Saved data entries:
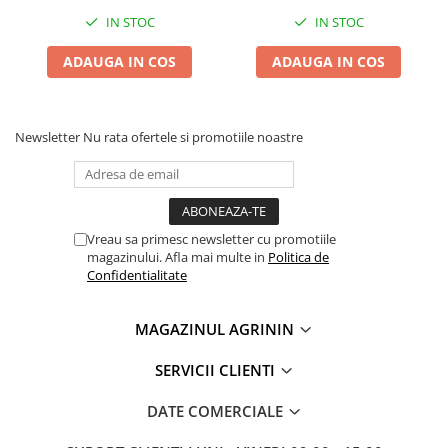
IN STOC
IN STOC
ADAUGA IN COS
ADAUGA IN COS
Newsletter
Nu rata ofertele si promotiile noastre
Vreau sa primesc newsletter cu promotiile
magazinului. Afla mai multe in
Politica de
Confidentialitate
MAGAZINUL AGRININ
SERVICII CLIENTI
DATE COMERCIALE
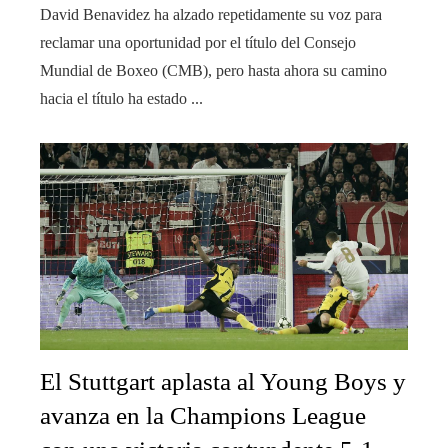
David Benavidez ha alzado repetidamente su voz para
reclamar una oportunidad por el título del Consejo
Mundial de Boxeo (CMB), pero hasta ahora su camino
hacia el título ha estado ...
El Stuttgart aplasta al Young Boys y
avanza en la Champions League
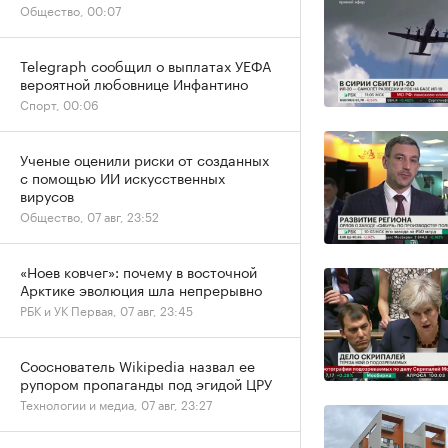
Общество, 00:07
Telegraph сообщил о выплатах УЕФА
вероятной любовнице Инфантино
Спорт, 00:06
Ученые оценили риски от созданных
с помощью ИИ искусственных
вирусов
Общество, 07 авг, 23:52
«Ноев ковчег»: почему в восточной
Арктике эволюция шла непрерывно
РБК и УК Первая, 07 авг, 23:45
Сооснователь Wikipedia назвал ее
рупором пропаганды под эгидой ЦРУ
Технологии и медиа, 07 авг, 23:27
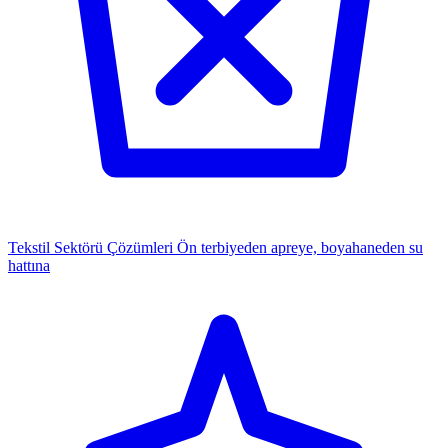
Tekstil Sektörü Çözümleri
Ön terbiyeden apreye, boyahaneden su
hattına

---

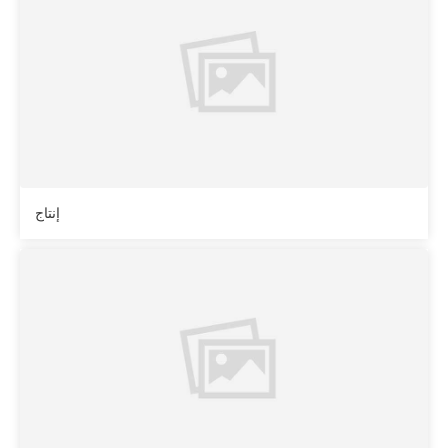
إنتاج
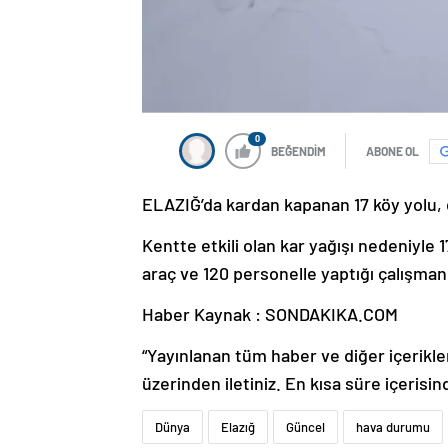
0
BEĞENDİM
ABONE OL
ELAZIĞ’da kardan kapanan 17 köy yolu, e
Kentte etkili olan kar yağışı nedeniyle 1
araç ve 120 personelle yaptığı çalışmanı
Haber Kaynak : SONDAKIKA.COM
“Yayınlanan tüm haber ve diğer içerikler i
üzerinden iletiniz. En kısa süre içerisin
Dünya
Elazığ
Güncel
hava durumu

What the task asks: Scan the data above; copy every line where "título" appears.

Solution for this exercise:
reclamar una oportunidad por el título del Consejo
hacia el título ha estado ...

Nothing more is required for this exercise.